The memories from the first visit belong to the people who were there. The images from the return belong to the light. Both of those things are true, and neither one diminishes the other.

The Light I’m Curious About
It is the alpenglow on the Cathedral Group — the specific progression of color on the three central Teton peaks as the sun rises behind the eastern ridgeline and the light works its way down the granite faces from the summit to the base.
I saw a version of this on the first visit. I was present for it. I was not, if I am honest, fully paying attention to it in the way a photographer pays attention — camera up, composition set, waiting for the light to move. I was paying attention to the people I was with, which was the right thing to do. The Tetons in alpenglow are extraordinary. The people you are with in that moment are also extraordinary. On the first visit I chose correctly.
The return trip is the one where I choose the camera. Where I am at Schwabacher Landing in the dark, with the tripod in the beaver pond reflection position, watching the peaks above the still water go from the blue of pre-dawn through the pink of first color to the full gold of direct sun. Where I have the composition ready before the light arrives and stay until the progression is complete.
Some lights are worth seeing twice. The Teton alpenglow is one of them — once with the people you love, and once with the camera you’ve been learning to use better ever since.
A Deeper Exploration
This article is part of my ongoing project documenting and photographing all 63 national parks across the United States.
Along the way, I’m creating deeper guides that explore photography locations, travel planning, seasonal light conditions, and personal reflections from the road. Grand Teton is the park in this series where the personal and the photographic are most honestly tangled together — and I decided not to untangle them, because the tangle is true.
Because the best reason to visit a national park is not always the photography. And the best photography often comes from the people who already know what the place means to them before they raise the camera.
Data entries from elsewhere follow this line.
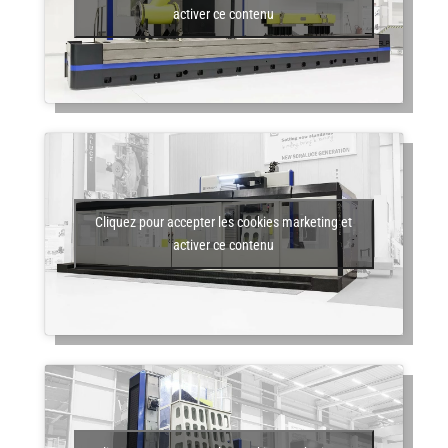
activer ce contenu
Cliquez pour accepter les cookies marketing et
activer ce contenu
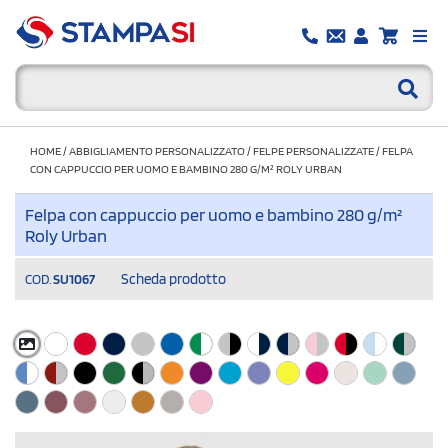
HOME
/
ABBIGLIAMENTO PERSONALIZZATO
/
FELPE PERSONALIZZATE
/
FELPA
CON CAPPUCCIO PER UOMO E BAMBINO 280 G/M² ROLY URBAN
Felpa con cappuccio per uomo e bambino 280 g/m²
Roly Urban
Scheda prodotto
COD.
SU1067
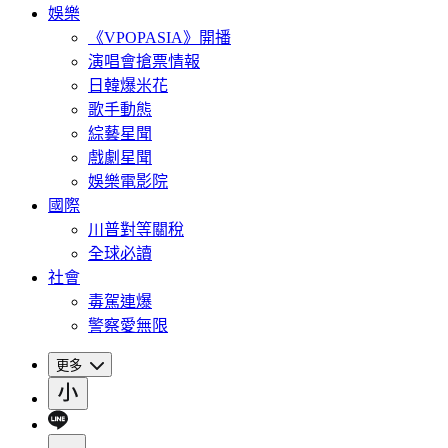
娛樂
《VPOPASIA》開播
演唱會搶票情報
日韓爆米花
歌手動態
綜藝星聞
戲劇星聞
娛樂電影院
國際
川普對等關稅
全球必讀
社會
毒駕連爆
警察愛無限
更多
One more thing — just between us.
The Snake River Overlook and Schwabacher Landing are full before sunrise on clear September mornings — with good reason, but it means the competition for position is real. Here are three places in and around the Jackson Hole valley where the Teton photography happens without the crowd.
Gros Ventre Road — running east from the main park road through the sagebrush flats and along the Gros Ventre River — is one of the park’s best-kept wildlife secrets. Bison herds, pronghorn, moose in the willows, and the occasional bear, all with the Teton Range in the background and almost no other photographers in the frame. The light on the sagebrush flats in the early morning, with the mountains behind, is a completely different Teton composition from the river reflection shots.
Just outside the park, the National Elk Refuge adjacent to Jackson offers winter wildlife photography — up to 11,000 elk on the winter range, accessible by horse-drawn sleigh from December through April — that the summer park visitor never considers.
And for a quieter version of the classic Teton view, Antelope Flats Road and the Mormon Row area in the early morning — before the tour vans arrive at the Moulton Barns — is the Teton photograph with the weathered homestead in the foreground that most visitors see from a crowded pullout. Get there at first light and you may have it entirely to yourself.